Extracted page text data
--- --- ---
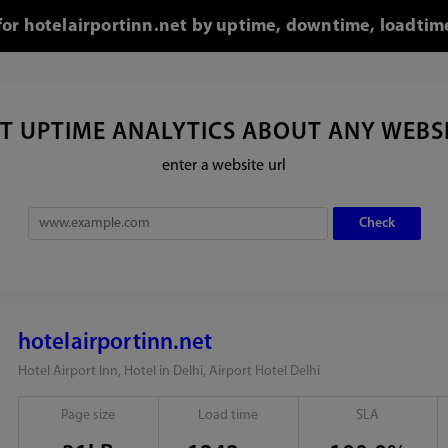
 for hotelairportinn.net by uptime, downtime, loadtim
T UPTIME ANALYTICS ABOUT ANY WEBS
enter a website url
hotelairportinn.net
Hotel Airport Inn, Hotel in Delhi, Airport Hotel Delhi
Page size
Load time
SLA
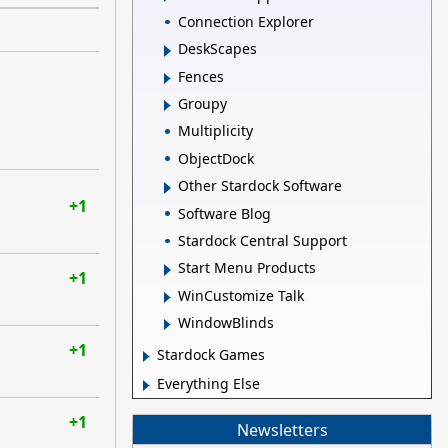
Connection Explorer
DeskScapes
Fences
Groupy
Multiplicity
ObjectDock
Other Stardock Software
+1
Software Blog
Stardock Central Support
Start Menu Products
+1
WinCustomize Talk
WindowBlinds
+1
Stardock Games
Everything Else
+1
Newsletters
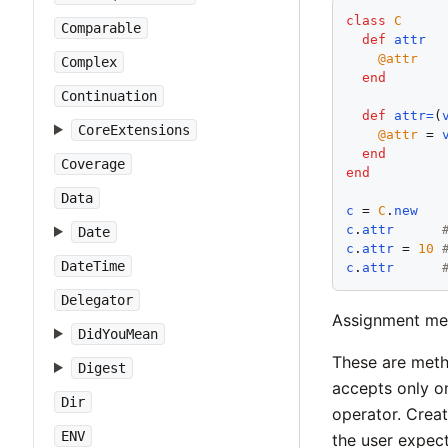
class
C
Comparable
def
attr
@attr
Complex
end
Continuation
def
attr=
(
CoreExtensions
@attr
 = 
end
Coverage
end
Data
c
 = 
C
.
new
c
.
attr
Date
c
.
attr
 = 
10
DateTime
c
.
attr
Delegator
Assignment met
DidYouMean
These are meth
Digest
accepts only on
Dir
operator. Creat
ENV
the user expect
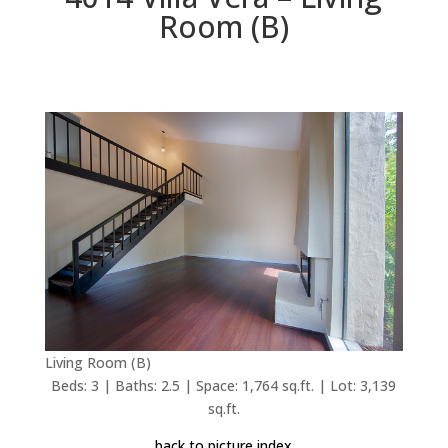
Room (B)
Living Room (B)
Beds: 3 | Baths: 2.5 | Space: 1,764 sq.ft. | Lot: 3,139
sq.ft.
back to picture index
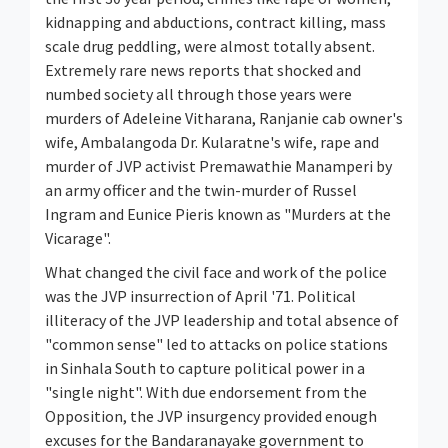
kidnapping and abductions, contract killing, mass
scale drug peddling, were almost totally absent.
Extremely rare news reports that shocked and
numbed society all through those years were
murders of Adeleine Vitharana, Ranjanie cab owner's
wife, Ambalangoda Dr. Kularatne's wife, rape and
murder of JVP activist Premawathie Manamperi by
an army officer and the twin-murder of Russel
Ingram and Eunice Pieris known as "Murders at the
Vicarage".
What changed the civil face and work of the police
was the JVP insurrection of April '71. Political
illiteracy of the JVP leadership and total absence of
"common sense" led to attacks on police stations
in Sinhala South to capture political power in a
"single night". With due endorsement from the
Opposition, the JVP insurgency provided enough
excuses for the Bandaranayake government to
--- --- ---
» Aim of the task
Each record needs to be reproduced exactly, and no image should be carried over.

» Result for this task
 for hotelairportinn.net by uptime, downtime, loadtim
T UPTIME ANALYTICS ABOUT ANY WEBS
enter a website url
hotelairportinn.net
Hotel Airport Inn, Hotel in Delhi, Airport Hotel Delhi
Page size
Load time
SLA
Connection Explorer
DeskScapes
Fences
Groupy
Multiplicity
ObjectDock
Other Stardock Software
+1
Software Blog
Stardock Central Support
Start Menu Products
+1
WinCustomize Talk
WindowBlinds
+1
Stardock Games
Everything Else
+1
Newsletters
class
C
Comparable
def
attr
@attr
Complex
end
Continuation
def
attr=
(
CoreExtensions
@attr
 = 
end
Coverage
end
Data
c
 = 
C
.
new
c
.
attr
Date
c
.
attr
 = 
10
DateTime
c
.
attr
Delegator
Assignment met
DidYouMean
These are meth
Digest
accepts only on
Dir
operator. Creat
ENV
the user expect
Room (B)
Living Room (B)
Beds: 3 | Baths: 2.5 | Space: 1,764 sq.ft. | Lot: 3,139
sq.ft.
back to picture index
kidnapping and abductions, contract killing, mass
scale drug peddling, were almost totally absent.
Extremely rare news reports that shocked and
numbed society all through those years were
murders of Adeleine Vitharana, Ranjanie cab owner's
wife, Ambalangoda Dr. Kularatne's wife, rape and
murder of JVP activist Premawathie Manamperi by
an army officer and the twin-murder of Russel
Ingram and Eunice Pieris known as "Murders at the
Vicarage".
What changed the civil face and work of the police
was the JVP insurrection of April '71. Political
illiteracy of the JVP leadership and total absence of
"common sense" led to attacks on police stations
in Sinhala South to capture political power in a
"single night". With due endorsement from the
Opposition, the JVP insurgency provided enough
excuses for the Bandaranayake government to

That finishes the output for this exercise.